Our major tax jurisdiction is Ireland, where our tax returns are open for examination from 2020 forward.
Global Tax Reform
In 2019, the OECD announced an initiative to create an international consensus on new rules (referred to as “BEPS 2.0”) for the framework governing international taxation, which was supported by the publication of the Pillar One and Pillar Two Blueprint Reports (the “Blueprints”) in 2020. In 2021, the European Commission published an EU Directive (the “EU Minimum Tax Directive”) to incorporate the Pillar Two minimum tax rate rules into EU law, which Ireland has enacted into domestic legislation. In Ireland, the EU Minimum Tax Directive has been implemented by means of a new top-up tax to achieve an effective rate of 15% that became effective on January 1, 2024. Further guidance from the OECD and the Irish tax authorities in relation to these rules is expected to be published in the future.
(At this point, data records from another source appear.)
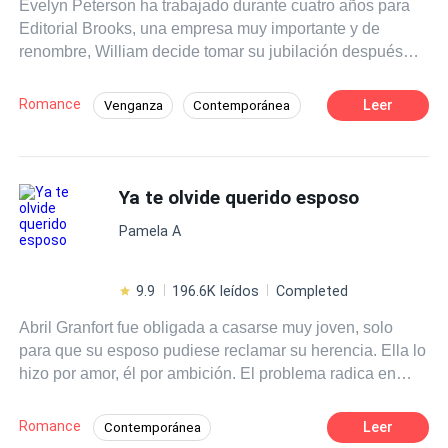
Evelyn Peterson ha trabajado durante cuatro años para
él hará hasta lo imposible para mantenerla cautiva, presa
Editorial Brooks, una empresa muy importante y de
de su soberbia y posesivo amor.
renombre, William decide tomar su jubilación después
del ascenso de Evelyn, pero hay un ligero cambio de
planes, Jack Brooks, el hijo menor de William, regresa a
Romance
Leer
Venganza
Contemporánea
la ciudad para tomar el lugar de su padre, pero detrás de
CEO
Comedia
aquel cambio hay un verdadero motivo. Evelyn y Jack
comienzan a tener roces que se vuelven una declaración
POV en primera persona
de guerra dentro de la editorial, pero, cuando menos lo
Ya te olvide querido esposo
Relación en la Oficina
piensan, cruzan esa línea jefe-empleada, llevándolos a
Pamela A
situaciones que se salen de sus manos al mismo tiempo
que descubren que las apariencias engañan. Historia
registrada bajo derechos de autor Código de registro:
9.9
196.6K leídos
Completed
2106148086277
Abril Granfort fue obligada a casarse muy joven, solo
para que su esposo pudiese reclamar su herencia. Ella lo
hizo por amor, él por ambición. El problema radica en
que, luego de ser abandonada por él durante 3 años, en
lugar de morir de amor, resurgen de las cenizas, y se
Romance
Leer
Contemporánea
vuelve toda una mujer que, al regreso de Dante, captura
It is also possible that the Irish tax authorities will seek to further refine or change the Irish tax rules regarding Pillar Two given that it is a new development in Irish tax law. It is difficult to determine the degree to which any future guidance or changes in law could alter the operation of this tax, and any such developments may have an adverse impact on our effective tax rate and cash tax liabilities in future periods.
Ireland
Since 2006, the enacted Irish trading corporate income tax rate has been 12.5%. Some of our Irish tax-resident operating subsidiaries have significant operating loss carryforwards as of December 31, 2024, which give rise to deferred tax assets. These operating loss carryforwards of $13.7 billion do not expire with time. In addition, the vast majority of our Irish tax-resident subsidiaries are entitled to accelerated aircraft depreciation for income tax purposes and to shelter net taxable income with the surrender of losses on a current year basis within the Irish tax group. Based on projected taxable profits in our Irish subsidiaries, we expect to recover the majority of the value of our Irish deferred tax assets and we have not recognized a valuation allowance against these assets, with the exception of $19 million, as of December 31, 2024. We also have $15 million of tax credit carryforwards, which do not expire with time, available in Ireland. A valuation allowance has been recognized in full against these tax credit carryforwards.
United States
As of December 31, 2024, we had U.S. federal net operating carryforwards of $388 million, of which $135 million expire between 2028 and 2036 and $253 million are available to offset future federal taxable income indefinitely. Additionally, of the $135 million of net operating loss carryforwards with defined expiration dates, $52 million are subject to annual limitations under Internal Revenue Code Section 382. As of December 31, 2024, we had net operating loss carryforwards for state income tax purposes of $66 million, of which $33 million expire between 2025 and 2044 and $33 million are available to offset future state taxable income indefinitely.